Trial: a test of the performance or suitability of someone or something

The first time "trial" really meant something to me was July 2007 in a doctors office with my mom (4 months post brain tumor diagnosis) and dad. She was a partially decent candidate for several clinical "trial" studies for treatment of her GBM. I guess you realize in those times that standard protocol treatment for a terminal cancer just isn't going to cut it. You're really willing to go out on a limb and risk something to gain your normalcy of health back. (I say all of this as if I really know that's what my mom thought...but at least that's what we thought for her!)  many of the trials only accepted 1-10 new patients/phase or year, or only had a <10%survival rate because there were only 4 people that had completed the trial case at the time. But the goal is for these mad scientists to prove that something can be effective. And they push the envelop as far as they can until they realize it can't be pushed anymore and then they back off to find the perfect ideal solution for harmony and killing the tumor before the tumor kills the patient. Most patients say, "well, what have I got to lose?!" They know the cancer will eventually kill them, why not try a treatment that might cure them?

So we started looking at trial studies. 
For some reason, I had been given much peace about one particular study her doctor had placed before her. And it was far out. Mom was the only patient to enter the study in the area. She would undergo a second brain surgery to have a catheter inserted right on top of the tumor bed, and a flap of her skull would be removed. From this catheter a little port would stick out that could be accessed on a weekly basis and she would recover 3-6 doses (it was a lottery draw on her dosing!) of a drip of medication that would be forced through the port into the catheter straight to the tumor. The meds....get this....GIANT YELLOW ISRAELI SCORPION VENOM! Along with some radioactive junk. It apparently was supposed to go crazy on the tumor. So we signed up. Two weeks after surgery she got the first dose. Problem. Second dose, same problem. It didn't want to stay in and it kept, grossly, leaking out of her incision from the surgery. After a couple of ER trips and re stitching, a unanimous decision was made for SURGERY #3 just about a month later to remove the catheter. We felt as if we had gotten no where. Two unnecessary brain surgeries made for more difficult recovery. It meant there needed to be a new trial. She proceeded to move through two other clinical trials, one of which was granted FDA approval shortly after her death (and she was a POSITIVE statistic on it bc it was helpful) but we rejoiced that she was able to be a part of such a great movement (WOOOOOHOOOOO). 
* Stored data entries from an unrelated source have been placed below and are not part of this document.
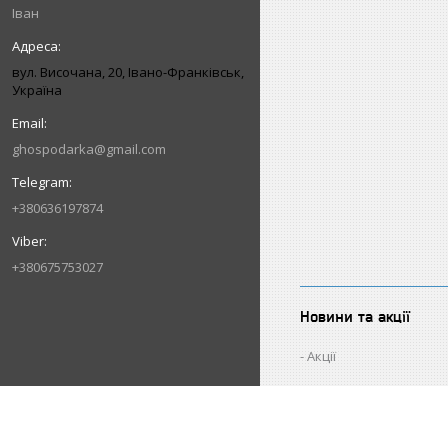
Іван
вул. Височана, 20, Івано-Франківськ,
Україна
ghospodarka@gmail.com
+380636197874
+380675753027
Новини та акції
Акції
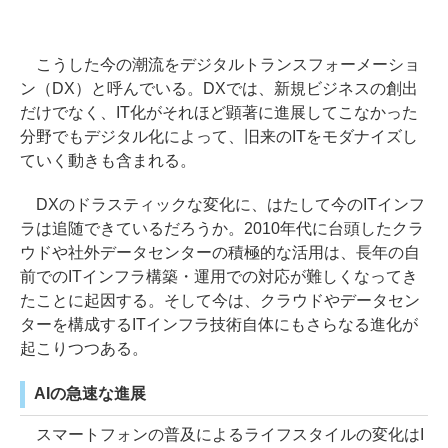
こうした今の潮流をデジタルトランスフォーメーショ
ン（DX）と呼んでいる。DXでは、新規ビジネスの創出
だけでなく、IT化がそれほど顕著に進展してこなかった
分野でもデジタル化によって、旧来のITをモダナイズし
ていく動きも含まれる。
DXのドラスティックな変化に、はたして今のITインフ
ラは追随できているだろうか。2010年代に台頭したクラ
ウドや社外データセンターの積極的な活用は、長年の自
前でのITインフラ構築・運用での対応が難しくなってき
たことに起因する。そして今は、クラウドやデータセン
ターを構成するITインフラ技術自体にもさらなる進化が
起こりつつある。
AIの急速な進展
スマートフォンの普及によるライフスタイルの変化はI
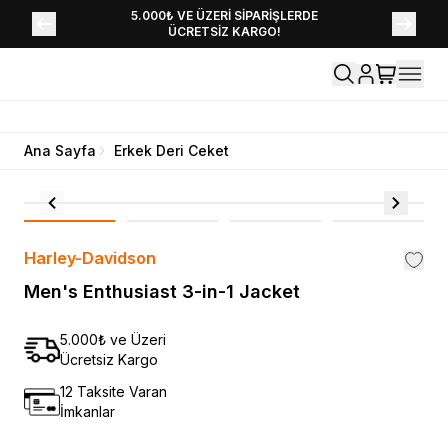
YENİ SEZON KOLEKSİYONU EKLENDİ,
5.000₺ VE ÜZERİ SİPARİŞLERDE
ÜCRETSİZ KARGO!
HEMEN KEŞFET!
Ana Sayfa
Erkek Deri Ceket
Harley-Davidson
Men's Enthusiast 3-in-1 Jacket
5.000₺ ve Üzeri
Ücretsiz Kargo
12 Taksite Varan
İmkanlar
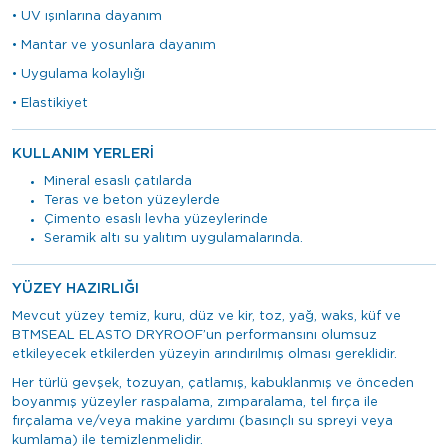
• UV ışınlarına dayanım
• Mantar ve yosunlara dayanım
• Uygulama kolaylığı
• Elastikiyet
KULLANIM YERLERİ
Mineral esaslı çatılarda
Teras ve beton yüzeylerde
Çimento esaslı levha yüzeylerinde
Seramik altı su yalıtım uygulamalarında.
YÜZEY HAZIRLIĞI
Mevcut yüzey temiz, kuru, düz ve kir, toz, yağ, waks, küf ve
BTMSEAL ELASTO DRYROOF’un performansını olumsuz
etkileyecek etkilerden yüzeyin arındırılmış olması gereklidir.
Her türlü gevşek, tozuyan, çatlamış, kabuklanmış ve önceden
boyanmış yüzeyler raspalama, zımparalama, tel fırça ile
fırçalama ve/veya makine yardımı (basınçlı su spreyi veya
kumlama) ile temizlenmelidir.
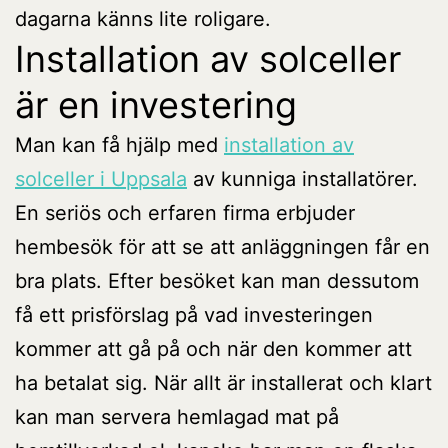
dagarna känns lite roligare.
Installation av solceller
är en investering
Man kan få hjälp med
installation av
solceller i Uppsala
av kunniga installatörer.
En seriös och erfaren firma erbjuder
hembesök för att se att anläggningen får en
bra plats. Efter besöket kan man dessutom
få ett prisförslag på vad investeringen
kommer att gå på och när den kommer att
ha betalat sig. När allt är installerat och klart
kan man servera hemlagad mat på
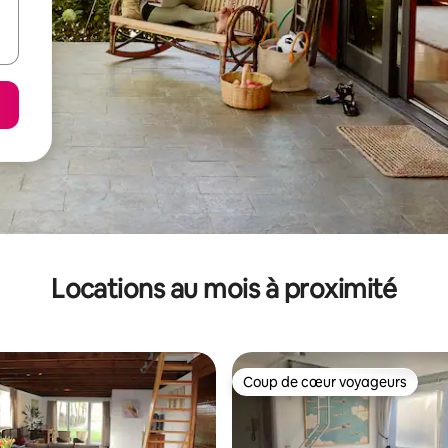
Locations au mois à proximité
Coup de cœur voyageurs
Coup de cœur voyageurs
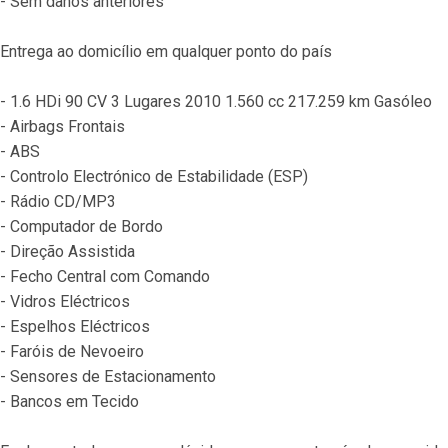
- Sem danos anteriores
Entrega ao domicílio em qualquer ponto do país
- 1.6 HDi 90 CV 3 Lugares 2010 1.560 cc 217.259 km Gasóleo
- Airbags Frontais
- ABS
- Controlo Electrónico de Estabilidade (ESP)
- Rádio CD/MP3
- Computador de Bordo
- Direção Assistida
- Fecho Central com Comando
- Vidros Eléctricos
- Espelhos Eléctricos
- Faróis de Nevoeiro
- Sensores de Estacionamento
- Bancos em Tecido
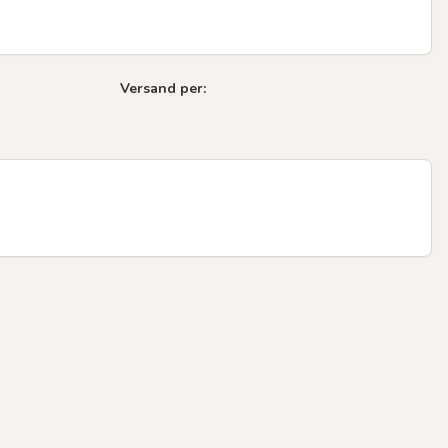
Versand per:
Next sli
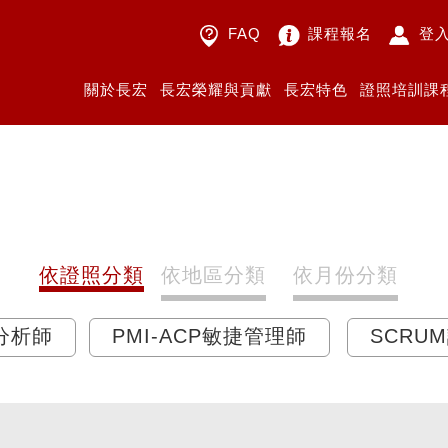
FAQ
課程報名
登
關於長宏
長宏榮耀與貢獻
長宏特色
證照培訓課
依證照分類
依地區分類
依月份分類
業分析師
PMI-ACP敏捷管理師
SCRU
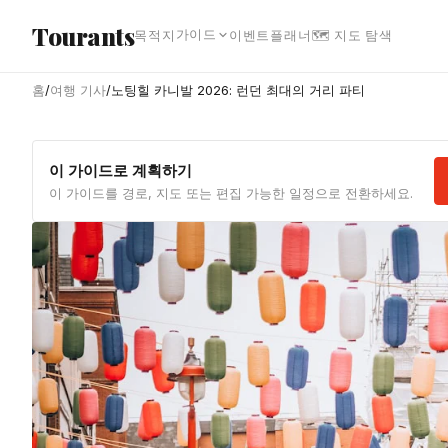
본문으로 건너뛰기
Tourants
가이드
목적지
이벤트
플래너
🗺 지도 탐색
홈
/
여행 기사
/
노팅힐 카니발 2026: 런던 최대의 거리 파티
이 가이드로 계획하기
이 가이드를 경로, 지도 또는 편집 가능한 일정으로 전환하세요.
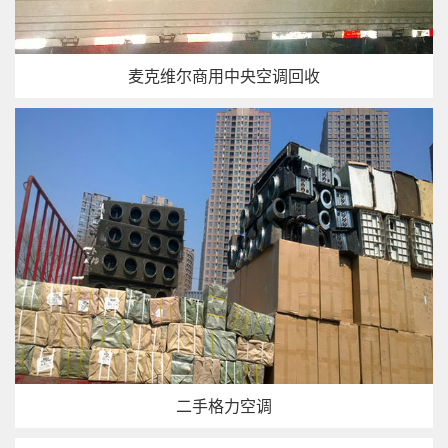
麦克维尔商用中央空调回收
二手格力空调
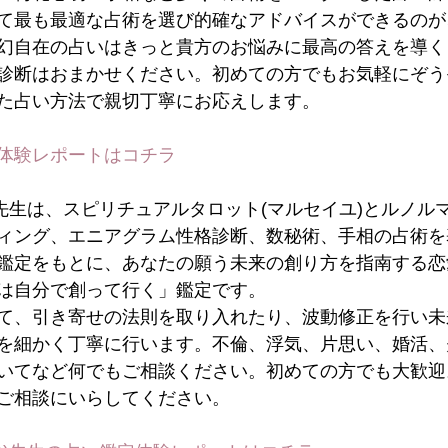
て最も最適な占術を選び的確なアドバイスができるのが
幻自在の占いはきっと貴方のお悩みに最高の答えを導く
診断はおまかせください。初めての方でもお気軽にぞう
た占い方法で親切丁寧にお応えします。
体験レポートは
コチラ
)先生は、スピリチュアルタロット(マルセイユ)とルノル
ィング、エニアグラム性格診断、数秘術、手相の占術を
鑑定をもとに、あなたの願う未来の創り方を指南する恋
は自分で創って行く」鑑定です。
て、引き寄せの法則を取り入れたり、波動修正を行い未
を細かく丁寧に行います。不倫、浮気、片思い、婚活、
いてなど何でもご相談ください。初めての方でも大歓迎
ご相談にいらしてください。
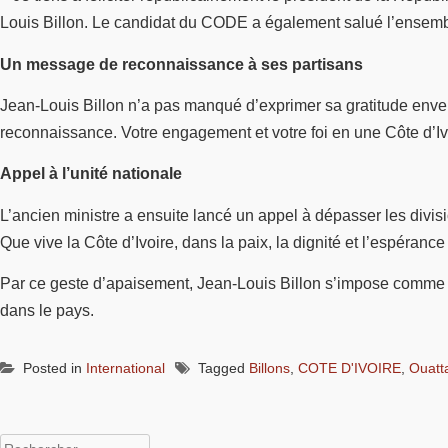
Louis Billon. Le candidat du CODE a également salué l’ensemble
Un message de reconnaissance à ses partisans
Jean-Louis Billon n’a pas manqué d’exprimer sa gratitude enver
reconnaissance. Votre engagement et votre foi en une Côte d’Ivoi
Appel à l’unité nationale
L’ancien ministre a ensuite lancé un appel à dépasser les divisio
Que vive la Côte d’Ivoire, dans la paix, la dignité et l’espérance »
Par ce geste d’apaisement, Jean-Louis Billon s’impose comme l’un
dans le pays.
Posted in
International
Tagged
Billons
,
COTE D'IVOIRE
,
Ouatt
Rechercher :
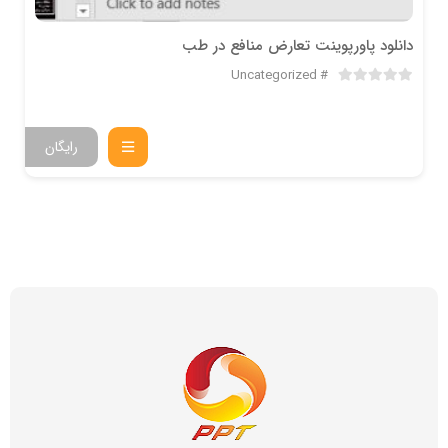
دانلود پاورپوینت تعارض منافع در طب
Uncategorized
رایگان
That was 6 years ago. It's unreal how much life and science changes and how technology grows. I was absolutely floored and glued to the tube tonight as we watched 60 minutes (yes, it's kind of a family thing on Sundays) and they did a story on GBMs and treatment...a new trial, using the polio VIRUS to anielate the tumor. And it apparently works. Like, for real. 

One girl, tumor in 2012, recurrent in 2012, it's gone now. Unbelievable. I was emotional the entire time. Sad that mom could get that treatment. Happy for the patients that can receive it. Disheartened for those patients who have hope in the suitability and performance of it, but it proves too wreck less on their body and the cancer kills them anyway. It brought back such memories of those moments of having to make the decisions of whether or not to join the team of this trial case or that trial case. It was our choice. 

But most often, we don't always get to make the choice for our own trials that we face. In fact, if we had it our way, we would mark our name off every list and hide in a hole and never test out our performance at anything so we wouldn't cause our own selves to fail. 
But I'm reminded tonight of one evening that I sat in a bunk bed at the hospitality house across the street from the hospital after that last surgery wondering "what's next?!" and I was reading my Bible I turned to Peter's encouragement to his friends who were scattered and feeling a little helpless themselves and he tells them this: 
In this you rejoice, though now for a little while, if necessary, you have been grieved by various trials, so that the tested genuineness of your faith—more precious than gold that perishes though it is tested by fire—may be found to result in praise and glory and honor at the revelation of Jesus Christ. (1 Peter 1:6-7 ESV)

The suitability and performance of something may fail....but HIS praise shall forever be on my lips. 



Sunday, March 22, 2015

In step



I had a chance to run the other night so I stepped out for a quick 2 mile jog. I pushed hard and was able to keep up with myself and even sprinted the last half mile. I was such an avid, GOOD runner before kids. I ran a half marathon in 1:45. I loved to run. Now, I average a run in every 6 weeks. I certainly can't claim the title of a runner anymore. I've lacked the training, so it's hard to keep up.  Maybe one day I'll have a chance to get back into it. 

The scripture I've been praying through this week comes from Paul's letter to the Galatians and he encourages this:
"If we live by the Spirit, let us also keep in step with the Spirit" (Gal 5:25)
So I've been praying that God would show me what it really means to live by and keep in step with the spirit. And what that really means, is The Lord just uncovering every single piece of nasty rotten sin in my bones. 
"Amanda, you can't keep in step with the spirit when you aren't being patient with your children. 
"Amanda, you can keep in step with the spirit when your pride gets in the way of serving others."
"Amanda, you can't keep in step with the spirit when your gentleness is replaced with harsh and quick bitterness and your "slow to anger" goes flying out the window."
"Amanda, I have called you to maintain unity and peace in your family, among tut friends, in your work place, and all around you."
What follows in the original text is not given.